IPTV: reduce TCO - sslvipsuperbox.com
In the past four years, IPTV technology has experienced tremendous
development. This technology has evolved from the original concept to
the edge of commercial deployment. There are several reasons for this
progress. First, telecom service providers understand that they must
provide competitive services to offset the decline in the number of
fixed line subscribers. Secondly, consumers put forward higher
requirements for interactive and personalized TV services. Third, the
technology needed to make IPTV a reality has matured.
Now IPTV has become a reality, and the industry's argument has changed from "this will never work" to "how long can I get it?"? "However, few people have mentioned the different ways to build IPTV platform architecture and the resources to operate and maintain these architectures. It's time for the industry to address the total cost of ownership (TCO) of operating and maintaining IPTV services, while fully understanding the different IPTV options available and the TCO associated with each option.
IPTV service model
In today's market, there are basically two kinds of IPTV services. The first is the heterogeneous approach, in which multiple vendors provide different components of solutions, usually one or more system integrators provide services that bind these heterogeneous solutions to a single service delivery solution. In this approach, operations management is usually layered on top of the service delivery system afterwards. The second is a homogenous approach, where a single
solution provider designs, builds, tests, validates, and supports IPTV service delivery and operations management solutions.

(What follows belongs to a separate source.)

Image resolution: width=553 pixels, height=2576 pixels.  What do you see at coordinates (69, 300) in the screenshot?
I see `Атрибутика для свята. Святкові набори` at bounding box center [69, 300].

It is believed that both methods can provide IPTV users with similar service experience. However, the TCO associated with each service delivery method is quite different. There are several factors affecting the total cost of ownership of
IPTV delivery platform, including:
To provide consumers with the content acquisition cost of the best TV programs; OPEX for developing, continuously delivering and maintaining the service delivery infrastructure; and capex for service delivery hardware, software and network infrastructure.
Content acquisition costs vary based on the revenue opportunities that service providers can offer content providers. Typically, content costs are based on the number of subscribers. However, the expanded service offering opportunities
offered by IPTV may change this. For example, if IPTV services offer subscribers the opportunity to choose alternate camera feeds from sporting events, content providers who own those feeds may charge a higher fee for content.

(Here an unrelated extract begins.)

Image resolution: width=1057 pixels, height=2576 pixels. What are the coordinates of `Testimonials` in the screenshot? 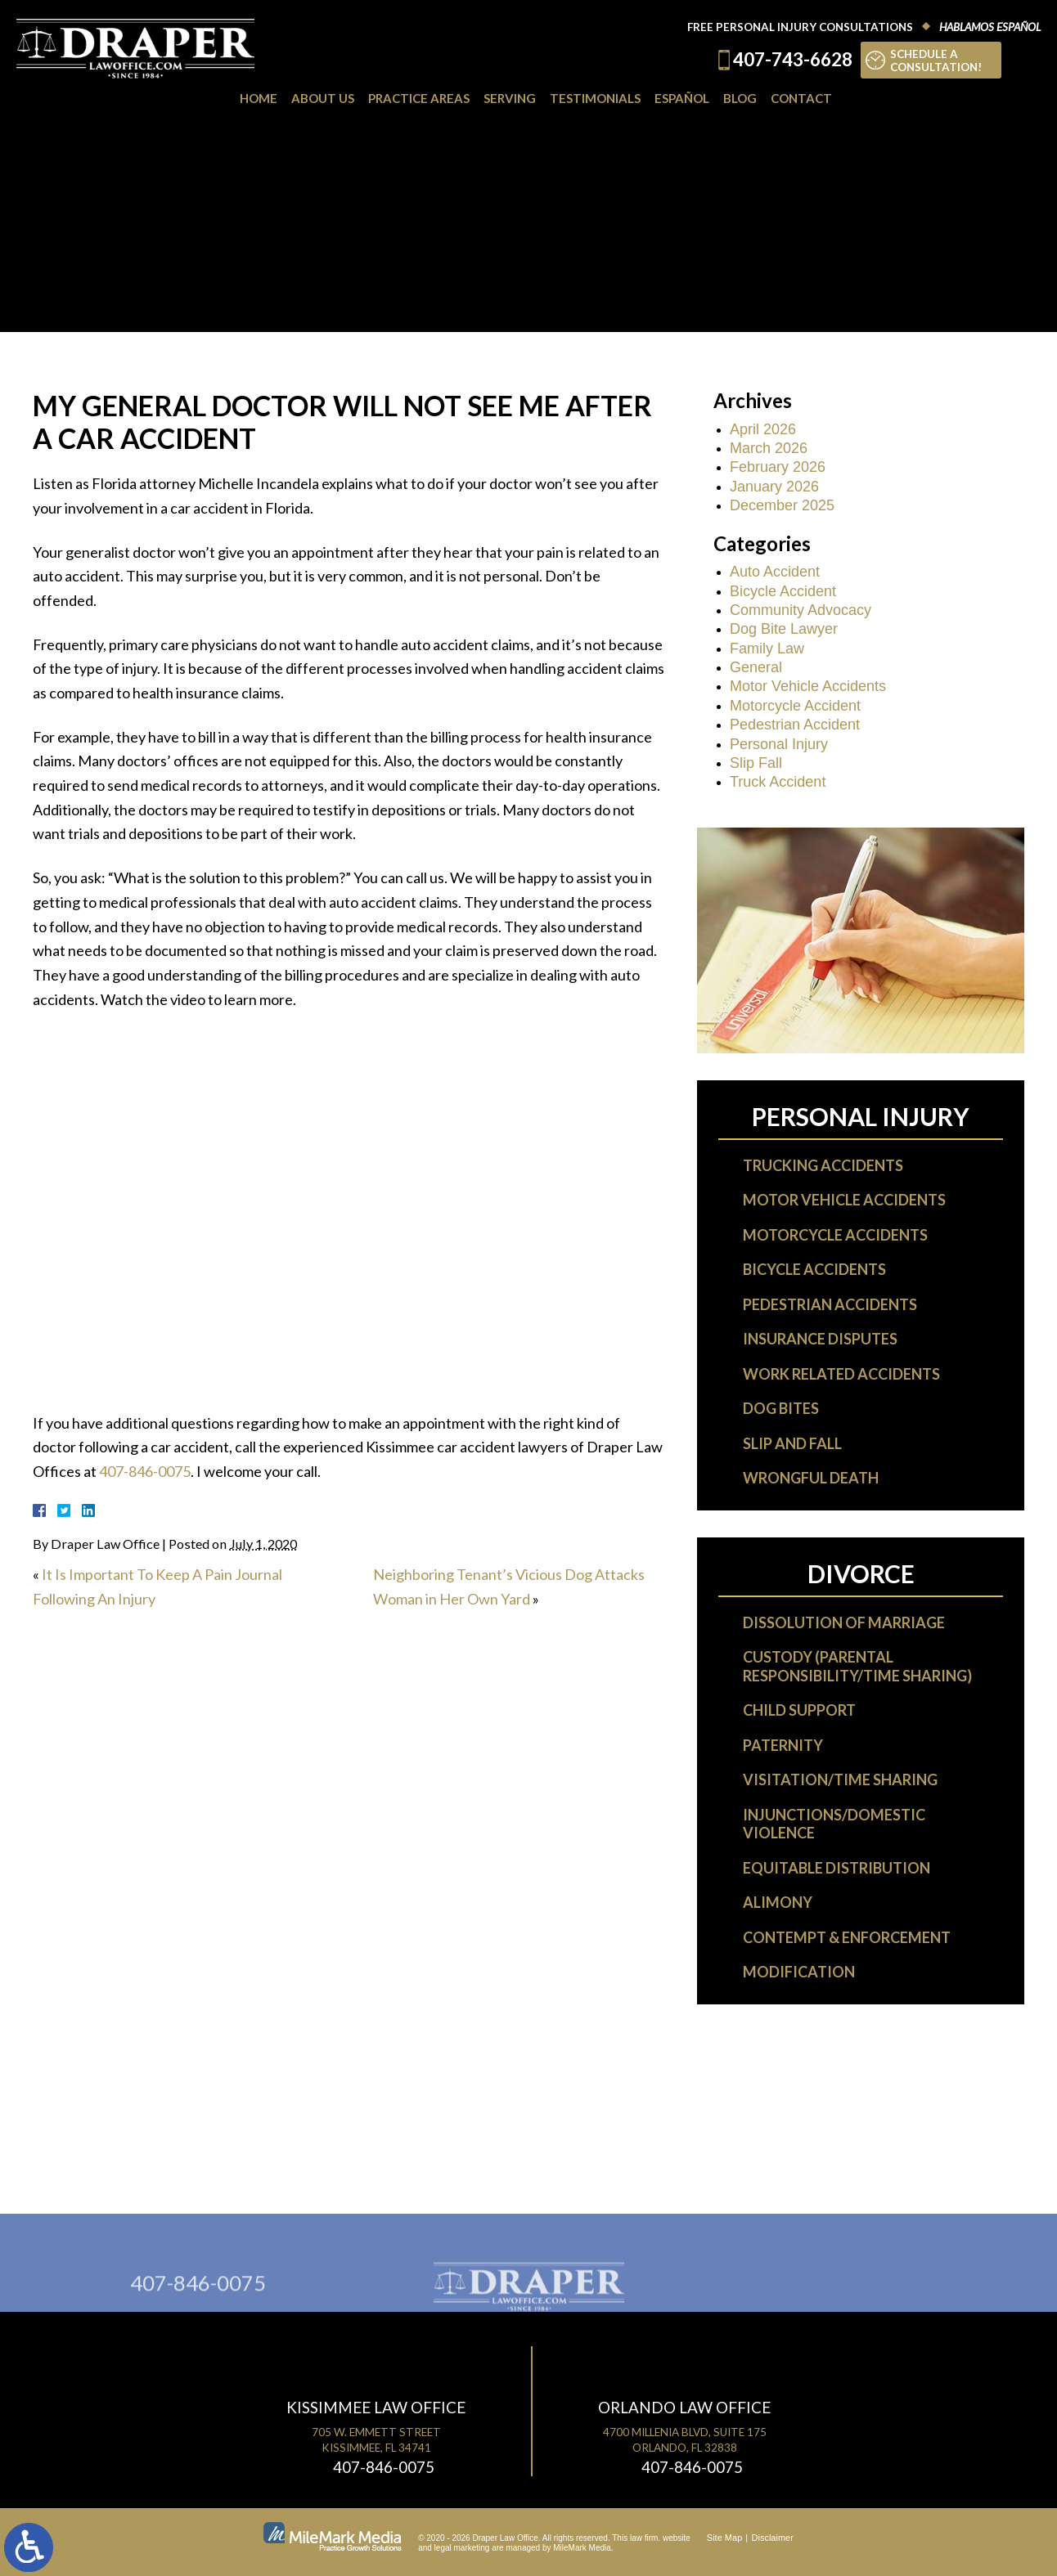 It's located at (595, 98).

There may be some changes in the pricing of content delivered through IPTV. However, service providers may pass on these additional content fees in the form of higher subscription fees, so the net impact of any content cost change on TCO
can be ignored. Therefore, as far as this article is concerned, content cost is not a key part of TCO calculation.

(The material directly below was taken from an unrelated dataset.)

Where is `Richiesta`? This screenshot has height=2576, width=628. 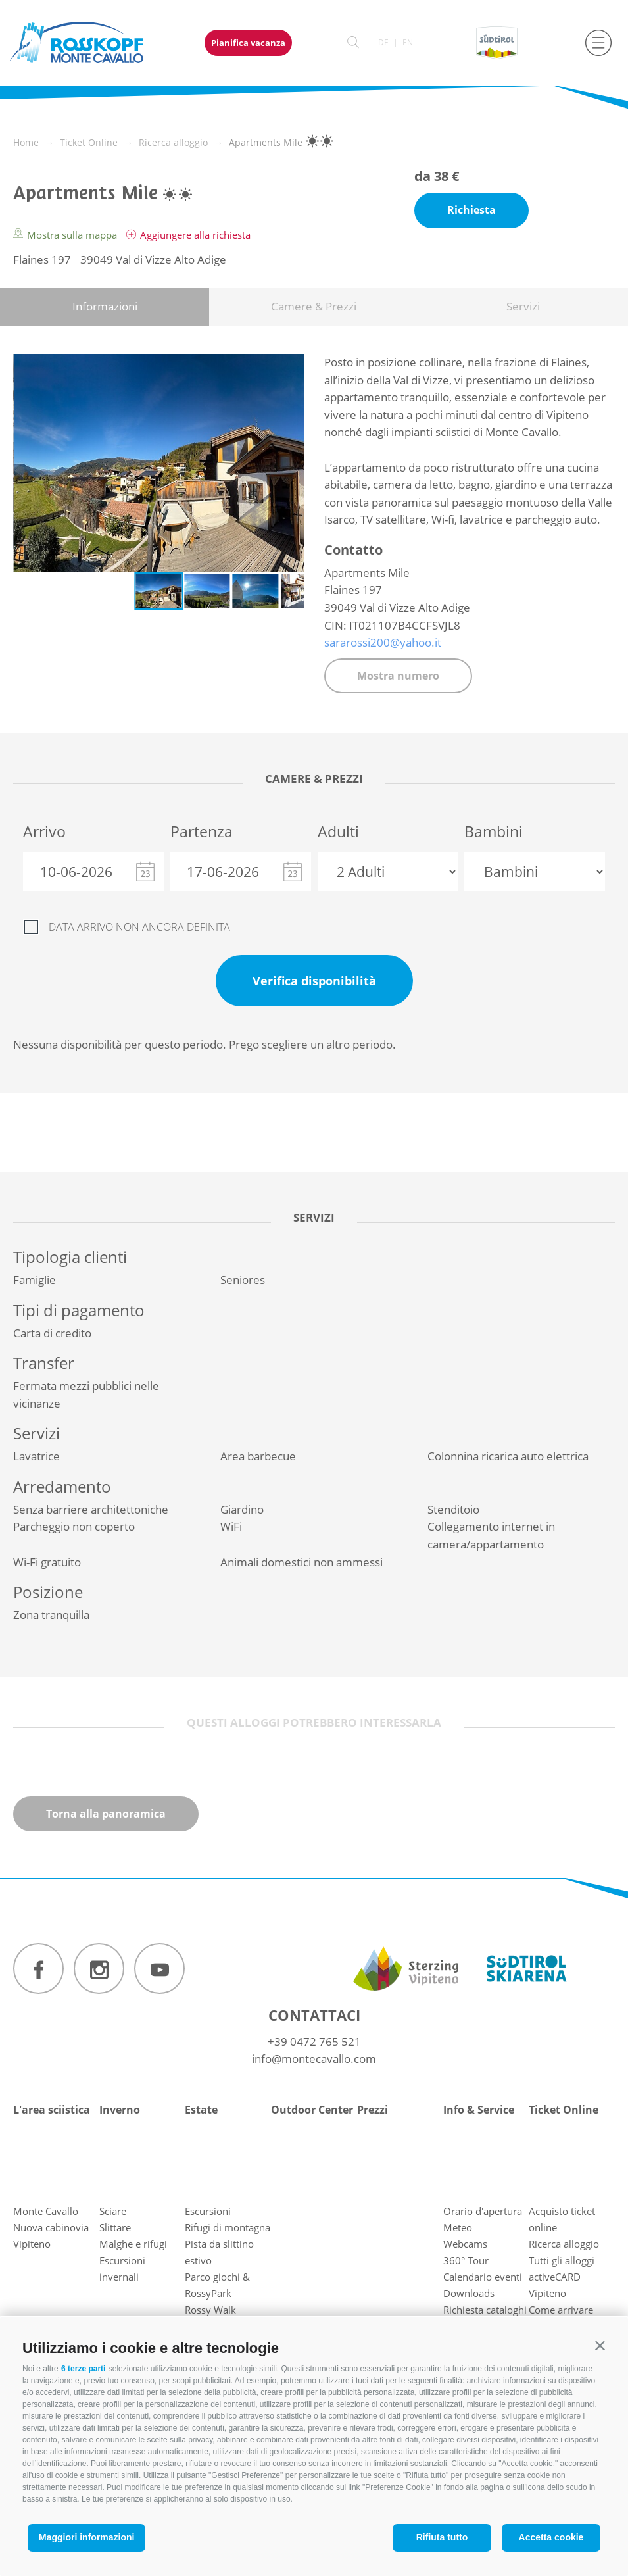
Richiesta is located at coordinates (471, 210).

Hidden beneath the surface, and often covered by license costs, are the setup and operational costs of content delivery. A digital stream or file is irrelevant unless it is associated with enough metadata to describe it.
For example, suppose a service provider pays a specific fee to authorize the use of a channel. Program information (such as start time, end time, and program description) is the more obvious element in the metadata that must be managed.
Associating a digital stream generated by an encoder with a multicast address, assigning a network identifier to transmit the stream over the network, and connecting a license key that allows subscribers to access the channel are metadata elements that must also be managed. In general, a digital file and all the metadata needed to deliver this channel are called services. There are costs associated with maintenance and operational services.
Some operational costs will be start-up costs, such as those associated with initial deployment and integration of IPTV infrastructure with existing business support systems (BSS) and operational support systems (OSS). Other operating
expenses are ongoing, including the cost of day-to-day monitoring and management of infrastructure.
In addition, OPEX will be the result of a decision to change or develop a service delivery network. These fees are project related, but when upgrading or developing a service delivery network, a pre-determined decision about how the service provider will deliver IPTV services can lead to higher operating costs and more complex projects. These downstream costs must be included in the TCO equation.